Quarta-feira, 13 de Dezembro de 2017
ISSN 1519-7670 - Ano 19 - nº970

A TRAGéDIA DOS REFUGIADOS > O caso da repórter húngara

Um pontapé na consciência de todos nós, jornalistas

Por Carlos Castilho em 11/09/2015 na edição 867

A era digital está cobrando um preço alto dos repórteres e correspondentes destacados para cobrir eventos como a crise dos refugiados na Europa. A repórter Petra Lazlo, do canal N1TV , de Budapest, que o diga. Ela foi demitida depois de ser filmada dando uma rasteira num refugiado que carregava um filho no colo, quando ele tentava escapar da polícia húngara.

Petra Lazlo

Foto: Reuters/Marko Djurica

Não é a primeira vez que um/a jornalista assume uma atitude prepotente em relação a protagonistas de um evento trágico ou interfere num acontecimento que ele deveria cobrir com a maior isenção possível. Mas a visibilidade imediata proporcionada pela internet e pelas redes sociais tenderá a torna-los menos frequentes, do que no passado quando eram ocultados pela falta de provas visuais ou pela cumplicidade de colegas de profissão.

Um repórter em situações tensas ou conflitivas nem sempre age de acordo com as normas éticas profissionais. Eu fui correspondente estrangeiro em áreas de conflito bélico e a convivência com colegas me permitiu testemunhar alguns incidentes que colocam a prova os princípios, que em teoria, deveriam orientar a nossa preocupação com a busca da isenção e da objetividade.

Numa guerra, por exemplo, tornou-se praxe os exércitos exigirem que os repórteres usem uniformes. No meu caso, numa cobertura na fronteira de Angola com a Namíbia, em 1985, chegaram a exigir que eu usasse uma metralhadora ao acompanhar ações militares em áreas sujeitas a ataques de comandos sul africanos. Minha recusa criou um dilema para o chefe da operação e só não fui mandado embora porque seria muito arriscado tirar-me do local. Acabei ficando, mas tive que concordar que nenhum soldado iria me defender em caso de emboscada.

Na América Central, em 1983, integrei um grupo de correspondentes estrangeiros formado em sua maioria por europeus, viajando pela fronteira entre Nicarágua e Honduras, com um guia militar nicaraguense.
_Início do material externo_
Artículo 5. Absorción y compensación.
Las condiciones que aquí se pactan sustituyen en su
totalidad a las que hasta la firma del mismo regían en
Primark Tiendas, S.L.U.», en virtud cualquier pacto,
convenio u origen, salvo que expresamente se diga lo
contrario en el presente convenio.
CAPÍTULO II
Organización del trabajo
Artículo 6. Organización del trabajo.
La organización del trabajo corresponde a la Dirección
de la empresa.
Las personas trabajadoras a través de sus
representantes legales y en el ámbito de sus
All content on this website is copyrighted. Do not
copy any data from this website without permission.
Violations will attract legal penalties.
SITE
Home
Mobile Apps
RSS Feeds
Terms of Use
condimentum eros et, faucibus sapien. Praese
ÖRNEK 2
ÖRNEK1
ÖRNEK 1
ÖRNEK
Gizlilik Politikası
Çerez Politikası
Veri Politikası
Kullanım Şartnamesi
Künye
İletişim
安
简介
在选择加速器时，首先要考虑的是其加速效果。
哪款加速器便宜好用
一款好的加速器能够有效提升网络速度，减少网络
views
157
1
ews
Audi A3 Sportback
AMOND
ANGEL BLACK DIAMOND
Numa aldeia onde iriamos passar a noite, o chefe local (um civil) preparou um jantar e colocou sobre a mesa uma garrafa de champanhe francesa que logo atraiu a atenção de um repórter da BBC que imediatamente tentou abri-la . O guia militar impediu a abertura alegando que a garrafa fazia parte, há anos, do ritual de boas vindas a visitantes estrangeiros e era apenas decorativa.

O repórter inglês protestou alegando que se a champanhe estava ali é porque era para ser bebida e ele já estava sem botar um pingo de álcool na garganta há uma semana. Disse que se quisessem preservar uma tradição local, não colocassem a garrafa na mesa de jantar. Para encurtar a historia, o rapaz teve que ser contido pelos jornalistas latino-americanos no grupo, gerando uma situação super embaraçosa entre os repórteres.

A posição de um/a repórter em situações muito tensas é bastante complicada porque ele/ela está submetido a vários condicionamentos, quase todos conflitantes. Suas atitudes são influenciadas pela sua cultura, pelo veículo que representa, pela natureza da cobertura e pelos hábitos ou tradições locais.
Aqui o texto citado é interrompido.